Breaking Eggs And Making Omelettes

Topics On Multimedia Technology and Reverse Engineering


Baldur In Bulk

September 26th, 2008 by Multimedia Mike

I got those Baldur’s Gate videos converted to something more modern. The problem turned out to be in the Interplay MVE demuxer code I wrote long ago for FFmpeg. Once upon a time, timestamps in FFmpeg were supposed to be in reference to a 90 kHz clock. Thanks to Pengvado for pointing out that my demuxer still made that assumption. Fixing the demuxer seems like a lot of work right now. So at this point in the exercise, I opted to simply hard code 15 fps for the framerate.

So I got that transcoding process underway, finally. And I made an interesting discovery along the way. I have a colleague who has this quote on his office whiteboard:

Baldur's Gate Nietzsche quote

I can only conclude that said colleague is a huge Baldur’s Gate fan.

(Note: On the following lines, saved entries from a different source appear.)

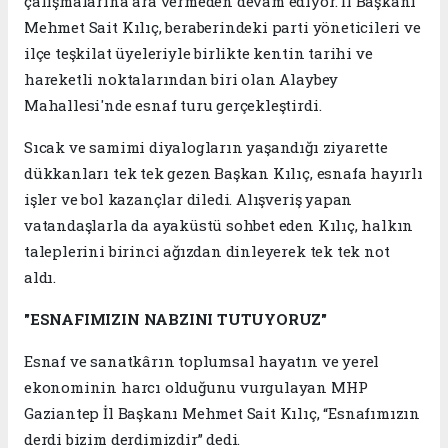
çalışmalarına ara vermeden devam ediyor. İl Başkanı
Mehmet Sait Kılıç, beraberindeki parti yöneticileri ve
ilçe teşkilat üyeleriyle birlikte kentin tarihi ve
hareketli noktalarından biri olan Alaybey
Mahallesi'nde esnaf turu gerçekleştirdi.
Sıcak ve samimi diyalogların yaşandığı ziyarette
dükkanları tek tek gezen Başkan Kılıç, esnafa hayırlı
işler ve bol kazançlar diledi. Alışveriş yapan
vatandaşlarla da ayaküstü sohbet eden Kılıç, halkın
taleplerini birinci ağızdan dinleyerek tek tek not
aldı.
"ESNAFIMIZIN NABZINI TUTUYORUZ"
Esnaf ve sanatkârın toplumsal hayatın ve yerel
ekonominin harcı olduğunu vurgulayan MHP
Gaziantep İl Başkanı Mehmet Sait Kılıç, “Esnafımızın
derdi bizim derdimizdir” dedi.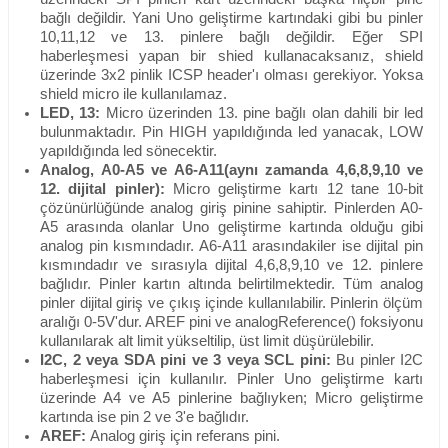
bağlı değildir. Yani Uno geliştirme kartındaki gibi bu pinler
10,11,12 ve 13. pinlere bağlı değildir. Eğer SPI
haberleşmesi yapan bir shied kullanacaksanız, shield
üzerinde 3x2 pinlik ICSP header'ı olması gerekiyor. Yoksa
shield micro ile kullanılamaz.
LED, 13:
Micro üzerinden 13. pine bağlı olan dahili bir led
bulunmaktadır. Pin HIGH yapıldığında led yanacak, LOW
yapıldığında led sönecektir.
Analog, A0-A5 ve A6-A11(aynı zamanda 4,6,8,9,10 ve
12. dijital pinler):
Micro geliştirme kartı 12 tane 10-bit
çözünürlüğünde analog giriş pinine sahiptir. Pinlerden A0-
A5 arasında olanlar Uno geliştirme kartında olduğu gibi
analog pin kısmındadır. A6-A11 arasındakiler ise dijital pin
kısmındadır ve sırasıyla dijital 4,6,8,9,10 ve 12. pinlere
bağlıdır. Pinler kartın altında belirtilmektedir. Tüm analog
pinler dijital giriş ve çıkış içinde kullanılabilir. Pinlerin ölçüm
aralığı 0-5V'dur. AREF pini ve analogReference() foksiyonu
kullanılarak alt limit yükseltilip, üst limit düşürülebilir.
I2C, 2 veya SDA pini ve 3 veya SCL pini:
Bu pinler I2C
haberleşmesi için kullanılır. Pinler Uno geliştirme kartı
üzerinde A4 ve A5 pinlerine bağlıyken; Micro geliştirme
kartında ise pin 2 ve 3'e bağlıdır.
AREF:
Analog giriş için referans pini.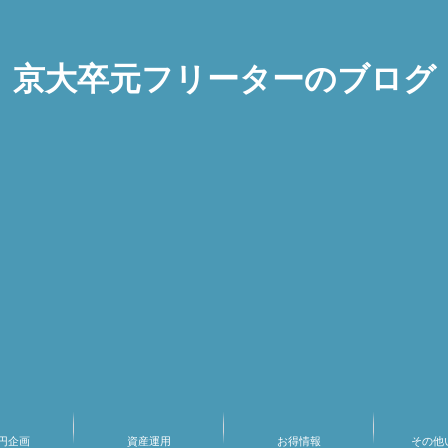
京大卒元フリーターのブログ
万円企画
資産運用
お得情報
その他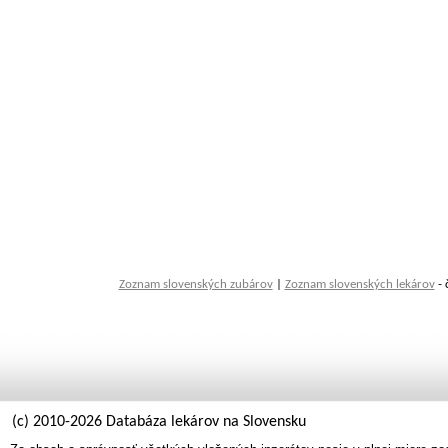
Zoznam slovenských zubárov
|
Zoznam slovenských lekárov
- 
(c) 2010-2026 Databáza lekárov na Slovensku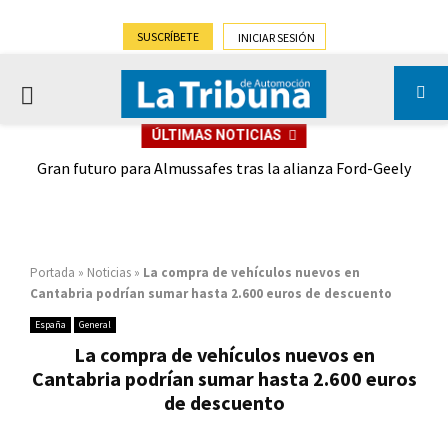
SUSCRÍBETE
INICIAR SESIÓN
PRIMARY
ÚLTIMAS NOTICIAS
MENU
,9%)
Gran futuro para Almussafes tras la alianza Ford-Geely
Portada
»
Noticias
»
La compra de vehículos nuevos en
Cantabria podrían sumar hasta 2.600 euros de descuento
España
General
La compra de vehículos nuevos en
Cantabria podrían sumar hasta 2.600 euros
de descuento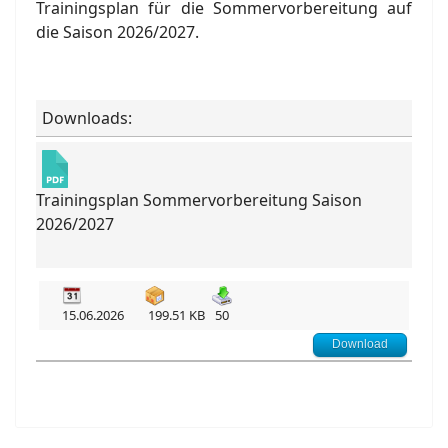
Trainingsplan für die Sommervorbereitung auf
die Saison 2026/2027.
Downloads:
Trainingsplan Sommervorbereitung Saison
2026/2027
15.06.2026
199.51 KB
50
Download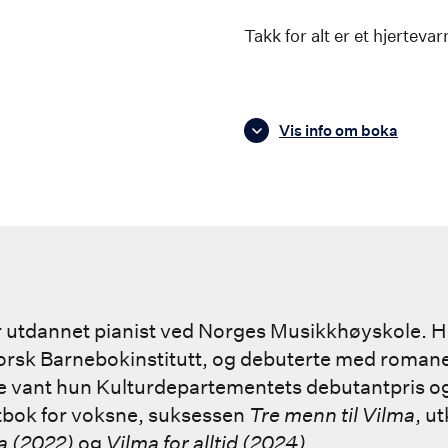
Takk for alt er et hjerteva
Vis info om boka
er utdannet pianist ved Norges Musikkhøyskole. H
orsk Barnebokinstitutt, og debuterte med roma
ne vant hun Kulturdepartementets debutantpris o
utbok for voksne, suksessen
Tre menn til Vilma
, u
a (2022)
og
Vilma for alltid (2024)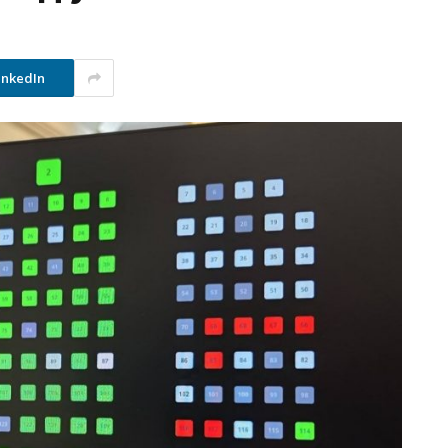
inkedIn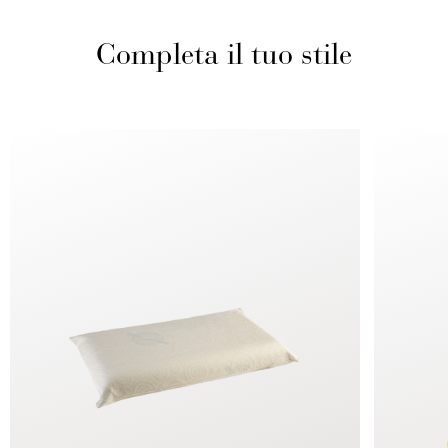
Completa il tuo stile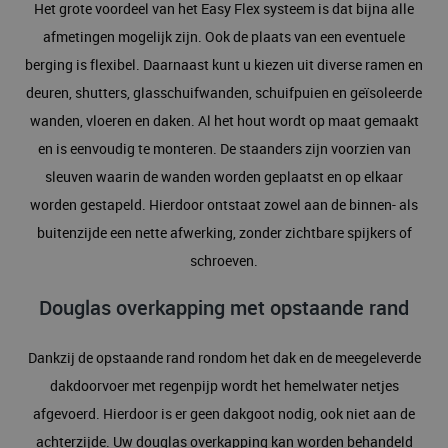
Het grote voordeel van het Easy Flex systeem is dat bijna alle
afmetingen mogelijk zijn. Ook de plaats van een eventuele
berging is flexibel. Daarnaast kunt u kiezen uit diverse ramen en
deuren, shutters, glasschuifwanden, schuifpuien en geïsoleerde
wanden, vloeren en daken. Al het hout wordt op maat gemaakt
en is eenvoudig te monteren. De staanders zijn voorzien van
sleuven waarin de wanden worden geplaatst en op elkaar
worden gestapeld. Hierdoor ontstaat zowel aan de binnen- als
buitenzijde een nette afwerking, zonder zichtbare spijkers of
schroeven.
Douglas overkapping met opstaande rand
Dankzij de opstaande rand rondom het dak en de meegeleverde
dakdoorvoer met regenpijp wordt het hemelwater netjes
afgevoerd. Hierdoor is er geen dakgoot nodig, ook niet aan de
achterzijde. Uw douglas overkapping kan worden behandeld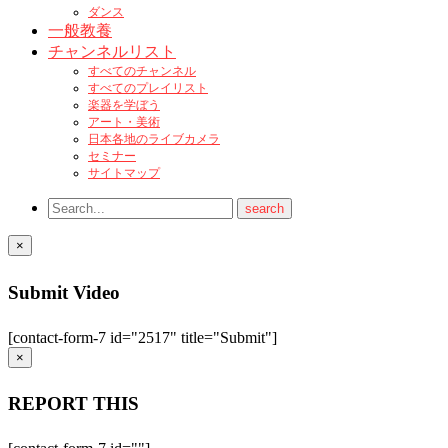
ダンス
一般教養
チャンネルリスト
すべてのチャンネル
すべてのプレイリスト
楽器を学ぼう
アート・美術
日本各地のライブカメラ
セミナー
サイトマップ
×
Submit Video
[contact-form-7 id="2517" title="Submit"]
×
REPORT THIS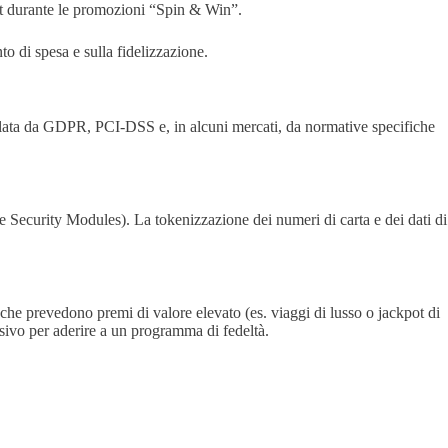
out durante le promozioni “Spin & Win”.
o di spesa e sulla fidelizzazione.
regolata da GDPR, PCI‑DSS e, in alcuni mercati, da normative specifiche
are Security Modules). La tokenizzazione dei numeri di carta e dei dati di
che prevedono premi di valore elevato (es. viaggi di lusso o jackpot di
cisivo per aderire a un programma di fedeltà.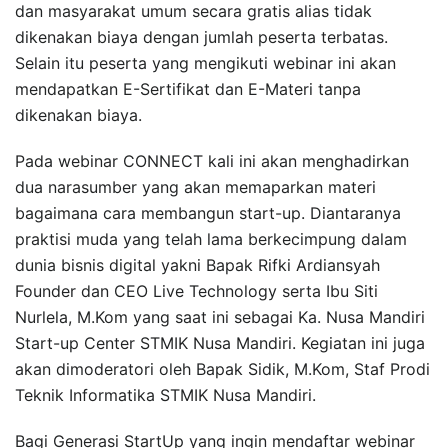
dan masyarakat umum secara gratis alias tidak
dikenakan biaya dengan jumlah peserta terbatas.
Selain itu peserta yang mengikuti webinar ini akan
mendapatkan E-Sertifikat dan E-Materi tanpa
dikenakan biaya.
Pada webinar CONNECT kali ini akan menghadirkan
dua narasumber yang akan memaparkan materi
bagaimana cara membangun start-up. Diantaranya
praktisi muda yang telah lama berkecimpung dalam
dunia bisnis digital yakni Bapak Rifki Ardiansyah
Founder dan CEO Live Technology serta Ibu Siti
Nurlela, M.Kom yang saat ini sebagai Ka. Nusa Mandiri
Start-up Center STMIK Nusa Mandiri. Kegiatan ini juga
akan dimoderatori oleh Bapak Sidik, M.Kom, Staf Prodi
Teknik Informatika STMIK Nusa Mandiri.
Bagi Generasi StartUp yang ingin mendaftar webinar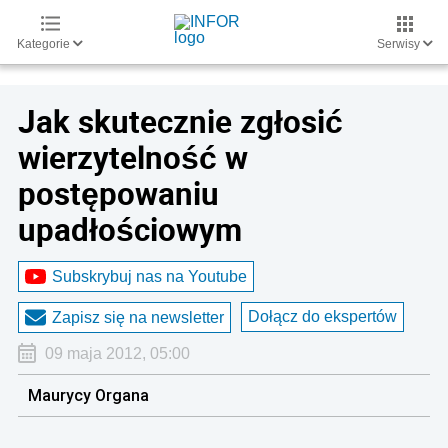
Kategorie
Serwisy
Jak skutecznie zgłosić
wierzytelność w
postępowaniu
upadłościowym
Subskrybuj nas na Youtube
Dołącz do ekspertów
Zapisz się na newsletter
09 maja 2012, 05:00
Maurycy Organa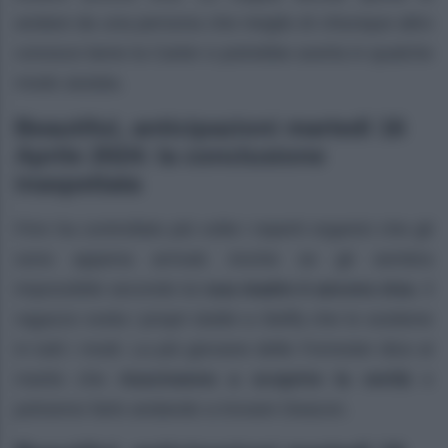
andare da una persona che meglio di chiunque altro
conosce bene la Carter e potrebbe averla in qualche
modo aiutata.
Beautiful, anticipazioni martedì 16
Aprile 2024: la conclusione
inaspettata
Finn ha controllato più volte i reperti organici che gli
sono appena arrivati. Anche se gli sembra
impossibile secondo lui
sua madre è ancora viva
. Il
ragazzo svela i propri dubbi a Steffy che lo sostiene
in tutti i modi. La più giovane delle Forrester dice al
marito che
riusciranno a scoprire la verità
e
potranno farlo andando a trovare Deacon.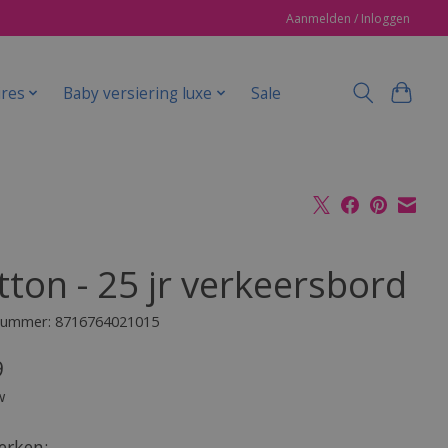
Aanmelden / Inloggen
ires
Baby versiering luxe
Sale
tton - 25 jr verkeersbord
lnummer: 8716764021015
9
w
rken: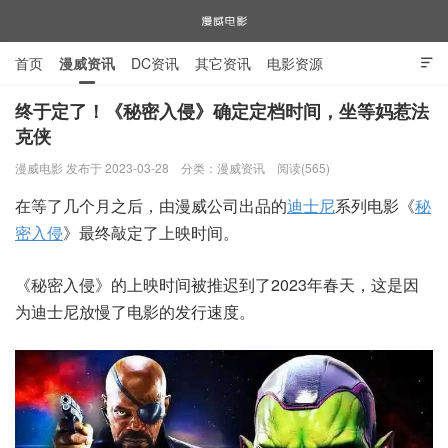
首页
漫威资讯
DC资讯
其它资讯
电影资源

电视剧资源
漫威图片
终于定了！《秘密入侵》确定定档时间，坐等妈惹法
克侠
漫威电影
漫威电影 发布于 2023-03-28
分类：
漫威资讯
阅读(565)
在等了几个月之后，由漫威公司出品的
迪士尼
系列电影《
秘
密入侵
》最终敲定了上映时间。
《秘密入侵》的上映时间被推迟到了2023年春天，这是因
为迪士尼放慢了电影的发行速度。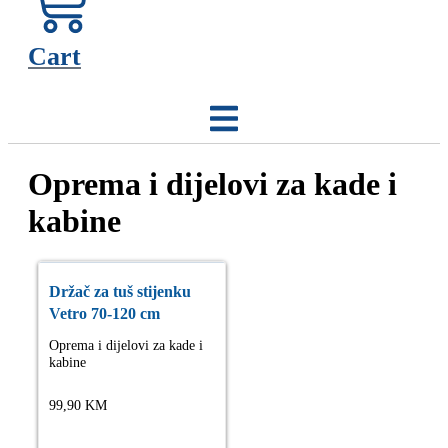
Cart
Oprema i dijelovi za kade i
kabine
Držač za tuš stijenku
Vetro 70-120 cm
Oprema i dijelovi za kade i
kabine
99,90
KM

Prerequisites for the transcoding operation (basic Kubuntu 8.04 virtual machine):

  • install the libfaac-dev package
  • download and manually compile YASM (required by x264 and the latest YASM packaged by Ubuntu is not bleeding edge enough)
  • download and compile the latest x264 snapshot; configure with –enable-shared
  • get the latest SVN of FFmpeg
  • configure and build FFmpeg with: configure –enable-gpl –enable-postproc –enable-avfilter –enable-avfilter-lavf –enable-swscale –enable-libx264 –enable-libfaac; I don’t really know if all the filter options are strictly necessary for this exercise but I’m used to them by now

So my process for transcoding in bulk after installing this software is:

  • use my Python script (, listed at the end of this post) to split the BIF resource into its constituent MVE files:
    $ MovieCD1.bif
    extracting file #0 at offset 132, 29654204 bytes, to 'MovieCD1.bif-0.mve'
    extracting file #1 at offset 29654336, 6530954 bytes, to 'MovieCD1.bif-1.mve'
  • bulk transcode:
    for mve in `ls *.mve`
      ffmpeg -y -i $mve \
      -acodec libfaac -ab 128k \
      -vcodec libx264 -vpre hq -b 500k -bt 500k \
      `basename $mve .mve`.mp4

The resulting files are highly competitive, size-wise, against the original MVE files. At first, I was monkeying with the bitrate because there were some annoying artifacts in the high motion areas. But then I watched the original videos using ffplay and realized that those artifacts are artifacts in the source material.

Posted in Game Hacking, Python | 7 Comments »

7 Responses

  1. Reimar Says:

    Can’t you just hack your demuxer to set time_base to 1/90000 to get the old behaviour again?
    I’m sure Michael will complain about not fixing it properly but at least it should work ;-)

  2. Reimar Says:

    Ah, I just read the actual comment. Looks to me like your demuxer is actually fine (though maybe a bit ugly), looks to me like the bug is that libx264 seems to assume that the time base is the frame rate – the actual frame rate is not available via the FFmpeg API, AFAIK…

  3. Multimedia Mike Says:

    The part I don’t understand is that, since the 90 kHz thing is an MPEG mainstay, what happens when feeding MPEG files into x264? Alas, if I understood MPEG better, this would probably be obvious to me.

    It should be possible to fix the Interplay MVE demuxer to output a more responsible framerate. It will require a little refactoring, though.

  4. Pengvado Says:

    All the mpeg files I have on hand report a timebase of 1001/30000 sec. Even the ones that are 24fps. Those would have a 20% lower bitrate than I ask for, except that ffmpeg duplicates frames, so I instead get the right bitrate but stuttering. If I override framerate with “-r” then both the actual number of frames encoded and the framerate reported to x264 match that new value.
    I don’t see 90000 of anything in mpeg.

  5. avenger Says:

    Hey, can you do the same feat with Icewind Dale 2? (that one is using bink video not interplay mve).

  6. Multimedia Mike Says:

    Not until we reverse engineer Bink video.

  7. avenger Says:

    Oops, right. For a moment i thought you already did that, but now i see only Bink Audio and the Container format are known so far.